= United States House Committee on Enrolled Bills =

The United States House Committee on Enrolled Bills is a former standing committee of the United States House of Representatives.

The House standing Committee on Enrolled Bills was a result of the dissolution of the old Joint Committee on Enrolled Bills. The Joint Committee on Enrolled Bills was established on July 27, 1789, with the responsibility for the enrollment of engrossed bills. The enacting resolution states the following:

After a bill shall have passed both Houses, it shall be duly enrolled on Parchment by the Clerk of the House of Representatives or the Secretary of the Senate, as the bill may have originated in one or the other House, before it shall be presented to the President of the United States. ... When bills are enrolled they shall be examined by a joint committee for that purpose, who shall carefully compare the enrollment with the engrossed bills as passed in the two Houses, and, correcting any errors that may be discovered in the enrolled bills, make their report forthwith to their respective Houses.

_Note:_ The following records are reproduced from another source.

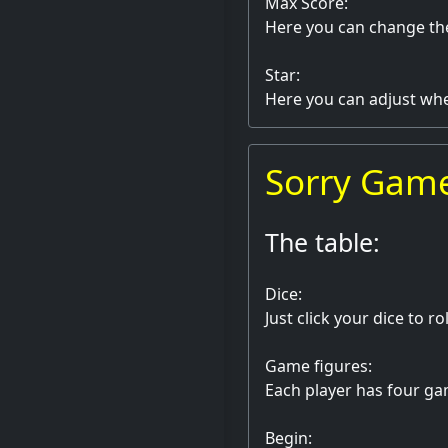
Max Score:
Here you can change th
Star:
Here you can adjust whet
Sorry Gam
The table:
Dice:
Just click your dice to ro
Game figures:
Each player has four gam
Begin:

In 1876 the joint rules of Congress were allowed to lapse, and although the committee continued to be referred to as a "joint committee," it consisted thereafter of a separate committee in each house, each supervising the enrolling of bills originated in its own house. Under the Reorganization Act of 1946 the functions of the Committee on Enrolled Bills were incorporated into those of the House Administration Committee. The Joint Committee on Enrolled Bills has since that date been composed of three members from the House Administration Committee and three members from the Senate Committee on Rules and Administration.